Repressalien gegen Nawalny-Unterstützer
Menschenrechtler berichten von Folter – Stiftungen des Oppositionellen sollen verboten werden
MOSKAU - In Moskau hat der Verbotsprozess gegen die Stiftungen und Unterstützerorganisationen des Regimekritikers Alexei Nawalny begonnen. Die Repressalien gegen seine Mitstreiter und Sympathisanten sind aber schon längst im vollen Gange.
Xenia Seredkina wurde Freitagnacht, um halb drei, abgeholt, von Unbekannten in Zivil. Das berichtet die Koordinatorin des Regionalstabes Alexei Nawalnys in Rostow am Don. Man habe sie aufs Land gefahren und gefoltert. „Sie wollten mich zwingen, einen Gummiknüppel zu schlucken, ich lehnte ab, für jede Weigerung schnitten sie mir in den Arm. Es sind viele Schnitte geworden“, schrieb die junge Frau auf Twitter. Dort veröffentlichte sie auch die Narben auf ihrem Arm: Zweimal N wie Nawalny.

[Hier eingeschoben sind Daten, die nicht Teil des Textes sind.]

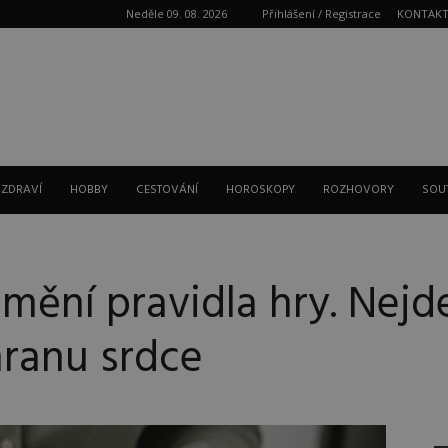
Neděle 09. 08. 2026
Přihlášení / Registrace
KONTAK
Reklama
 ZDRAVÍ
HOBBY
CESTOVÁNÍ
HOROSKOPY
ROZHOVORY
SOU
mění pravidla hry. Nejde
chranu srdce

Am Montag begann in Moskau der Prozess gegen die Stiftungen und Regionalstäbe des inhaftierten Oppositionsführers Nawalny. Die Staatsanwaltschaft fordert, die Tätigkeit seiner Antikorruptions-Stiftung FBK, seine Bürgerrechts-Stiftung FSPG sowie seine politischen Stäbe als extremistisch zu verbieten. Nach Ansicht der Anklagebehörde versuchen Nawalnys Strukturen die russische Verfassungsordnung zu stürzen. Gestern untersagten Gericht und Staatsanwaltschaft für die Dauer des Verfahrens alle weiteren Tätigkeiten der Nawalny-Organisationen. Es gilt als sicher, dass das Urteil die Forderungen der Staatsanwaltschaft bestätigen wird. Und schon jetzt hagelt es Repressalien gegen die Mitarbeiter der 37 Regionalstäbe Nawalnys, aber auch gegen liberale Politiker, Menschenrechtler und Bürger, die Nawalny unterstützen.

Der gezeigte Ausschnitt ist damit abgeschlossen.